I’ve tried to explain this to people before but there is something that simply smiles inside of me when I see those two beautiful bundles of happiness running along the beach with the waves in the background. I think it is just the sheer innocent freedom of it all. It’s the ultimate ‘let kids be kids’ attitude.  Life gets tougher with each passing year so whilst they don’t have to worry and think about the things that we adults do then let their biggest worry be where their next ice cream is going to come from or whether or not they can jump higher than yesterday on the trampoline.

The constant of being outside has also opened up friendships for the little ladies. There is a girl, Sofie, 3 doors down that although 5 years Issy’s elder has taken a real shine to her.  They have formed a lovely relationship and the best thing is that Sofie and Issy never leave little Emilie behind.  They take her everywhere and although we have literally no toys here; we managed to fit a few bits and bobs in our suitcases, they have spent an equal amount of time at each other’s houses.

Without going too far off the point I am trying to make here, I was chatting to Ollie, the young ladies’ Dad last night and he was saying that at the age of 9 she has no idea what television really is. She watches DVD’s on theirs but has never been caught up with the fads and commercial side like we have in the U.K.

This clicked with me why she quite liked coming to our house so much.
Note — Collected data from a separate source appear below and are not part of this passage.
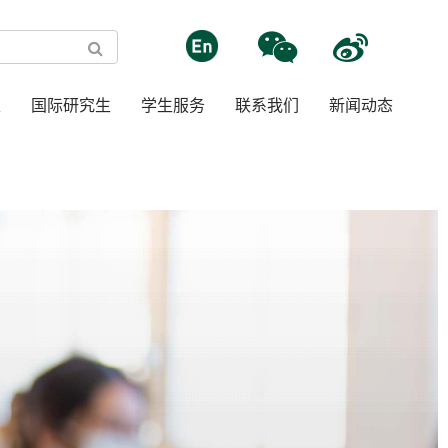
生
国际研究生
学生服务
联系我们
新闻动态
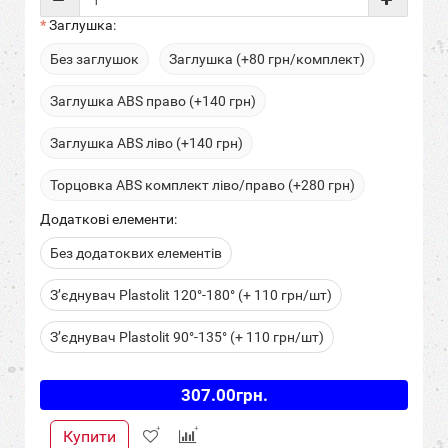
Заглушка:
Без заглушок
Заглушка (+80 грн/комплект)
Заглушка ABS право (+140 грн)
Заглушка ABS ліво (+140 грн)
Торцовка ABS комплект ліво/право (+280 грн)
Додаткові елементи:
Без додатоквих елементів
З’єднувач Plastolit 120°-180° (+ 110 грн/шт)
З’єднувач Plastolit 90°-135° (+ 110 грн/шт)
307.00грн.
Купити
Issy as an ironically large collection of Shopkins toys.  I say ironically because the toys are so small and easy to lose but what they do is really open the imagination and encourage story telling.

Sofie, Issy and Emilie one day a couple of weeks back sat on an extremely barren floor in our house and started creating stories, characters and miniature houses for them to live in. They were using their minds and imagination to entertain themselves rather than watching Peppa Pig jump in muddy puddles or kids opening chocolate eggs with toys in for hours on end.
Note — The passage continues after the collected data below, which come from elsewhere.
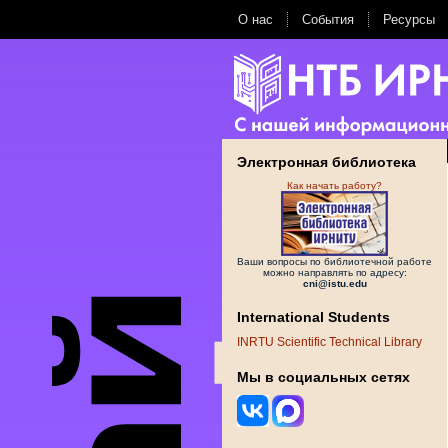
О нас
События
Ресурсы
Электронная библиотека
Как начать работу?
Ваши вопросы по библиотечной работе
можно направлять по адресу:
cni@istu.edu
International Students
INRTU Scientific Technical Library
Мы в социальных сетях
It really resonated with me and when our container, with television on board, arrives then I think our attitude towards the use of that television may well be reviewed. Let’s actually jump on the trampoline rather than watch the pig do the same in the puddles.

I may be starting to sound rather sycophantic towards the children like they have been complete angels but believe me they haven’t. They are allowed to be bored at times and get restless but seriously, 24/7 entertaining is hard going and taxing work.  It is not for the feint hearted purely for the reasons I have documented above and there have been moments when screaming is your only next ploy but fortunately you find the strength to walk away instead.

Issy especially knows how to push every button under the sun to aggravate even the smallest nerve in your body and any adult only time Mikaela and I have to actually chat is preceded by cooking dinner, packing lunch boxes for the next day and picking up the beads and marbles the girls managed to miss when they were packing away.

Until the routines of work, school drop offs & pickups and any potential socialising have settled into any sort of rhythm we know it’s not necessarily going to get any easier but in ‘Captain’ Issy and her trusty sidekick ‘Super Pull Up Pants’ Emilie we have two girls that are an example to us of how to stay resolute, keep smiling and battle any challenge that is thrown at us in the coming months.

You may or may not believe me but hey I am just some Dad that wrote it in a blog that you have now read.

Andy

5 thoughts on “The Resilience of our Cape Crusaders

  1. Brilliant, Andrew. I’m Sam Chatham’s dad, stuck in the (still) wet, windy and cold Highlands of Scotland. I’m loving the pictures your words are painting about your new lives in S.A. Looking forward to the next one.

    P.S. Don’t worry about me – I quite like it here!

    Liked by 1 person

  2. Ah Andy, i can so relate!
    What’s with kids watching other kids unwrap chocolate eggs?
    So happy to have swopped youtube for real life!
    Btw, sounds like your kids would LOVE the Stellenbosch Waldorf School!
    Enjoy your new life here!
    Xx

    Liked by 1 person

  3. Hi Andy
    Am glad you are all settling down well . If I had a choice it would be ct too but I have just moved to the Uk from JHB looking forward to hearing more of your blogs … ps am happy so far !!!